Since coming to Georgetown, I have fortunately had those daily connections that have helped me answer my questions about Islam and women.  Spending classroom time my Arabic professor and TA; meeting female leaders and mothers affiliated with the campus; and forming friendships with students have provided me with a perspective of Islam and women that I wouldn’t have possibly received by simply watching the news or reading popular fiction.

However, many other Americans still have many of the questions I did, and they lack the daily interactions that can help provide answers.

In order to remedy this in the smallest way, this winter a Muslim friend and I will be writing a joint piece for my blog about women and Islam.

Finn (left) and Sam (right) from Glee

It is this friend* who initially provided me with this interaction.

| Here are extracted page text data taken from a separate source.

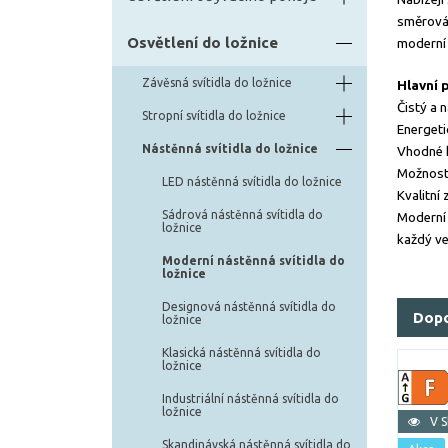
směrován
Osvětlení do ložnice
moderní 
Závěsná svítidla do ložnice
Hlavní 
Čistý a 
Stropní svítidla do ložnice
Energeti
Nástěnná svítidla do ložnice
Vhodné k
Možnost
LED nástěnná svítidla do ložnice
Kvalitní
Sádrová nástěnná svítidla do
Moderní 
ložnice
každý ve
Moderní nástěnná svítidla do
ložnice
Designová nástěnná svítidla do
Dop
ložnice
Klasická nástěnná svítidla do
ložnice
Industriální nástěnná svítidla do
ložnice
V 
Skandinávská nástěnná svítidla do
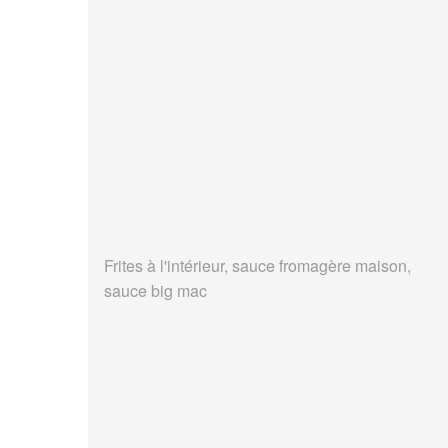
Frites à l'intérieur, sauce fromagère maison,
sauce big mac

During my first semester, we became instant friends and she is now one of the closest friends I’ve ever had.  In between watching hilarious Youtube clips and arguing over whether Sam from Glee has an awkwardly big mouth, we’ve spent a lot of time talking about what it means for her to be a Muslim women in America today.   She and I both think that her first person accounts can help give non-Muslim Americans a new, much-needed look into the lives and perspectives of Muslim women.

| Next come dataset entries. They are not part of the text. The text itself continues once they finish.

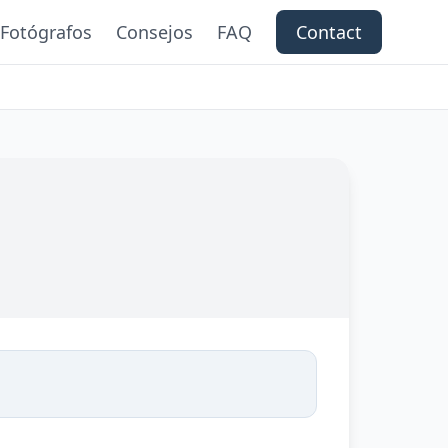
Fotógrafos
Consejos
FAQ
Contact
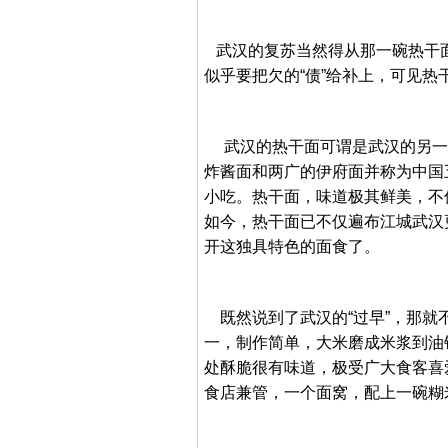
武汉的复苏当然得从那一碗热干面
似乎要把欠的“债”给补上，可见
武汉的热干面可谓是武汉的另一
炸酱面和两广的伊府面并称为中国
小吃。热干面，味道极其鲜美，不
如今，热干面已不仅遍布江城武汉
开这独具特色的面食了。
既然说到了武汉的“过早”，那就
一，制作简单，大米磨成米浆到油
处酥脆很有味道，极受广大食客喜
食店兼管，一个面窝，配上一碗糊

The piece (which will probably turn into a series of smaller pieces) will look like this:  I will organize a series of questions that my friend will respond to based on her personal experiences.  I will add any context that may be useful to a non-Muslim or Christian audience.

Because of our deep immersion in these topics, it is difficult for her and I to step back and identify what specific questions should drive the piece.  We don’t know what many Americans want and need to hear about.

This is where my readers come in.  What questions do you have?  Is there something you’ve heard relating to women and Islam that discomforts you or makes you curious?

I will be happy to receive any and all questions you may have.  To encourage you to ask whatever is on your mind, I will keep your questions anonymous when I use them in my piece.  Even my friend, who will be responding to the questions, will not know their origin.

So please do not worry about sounding insensitive, uninformed, or politically incorrect—all questions expressed respectfully are valid.  Meaningful and productive discussions require that we address all of our thoughts and questions.

If you know of a family member or friend who may have questions but who doesn’t read the blog, send them the link so they can submit a question.

My friend and I greatly appreciate your questions and support of this project.

My email address is jed56@georgetown.edu.  You can send me your questions there, or post them in the comments section of the blog.

*You probably noticed that I did not use my friend’s name in this post.  Because she doesn’t want her name floating around in the blogosphere, she has decided to work on this project under a pseudonym (we haven’t picked it yet).  Also, given the nature of this honest discussion and the increased hostility we’ve recently seen directed toward Muslims in America and Europe, this will allow her to respond without worrying whether her statements will be taken out of context and used against her later.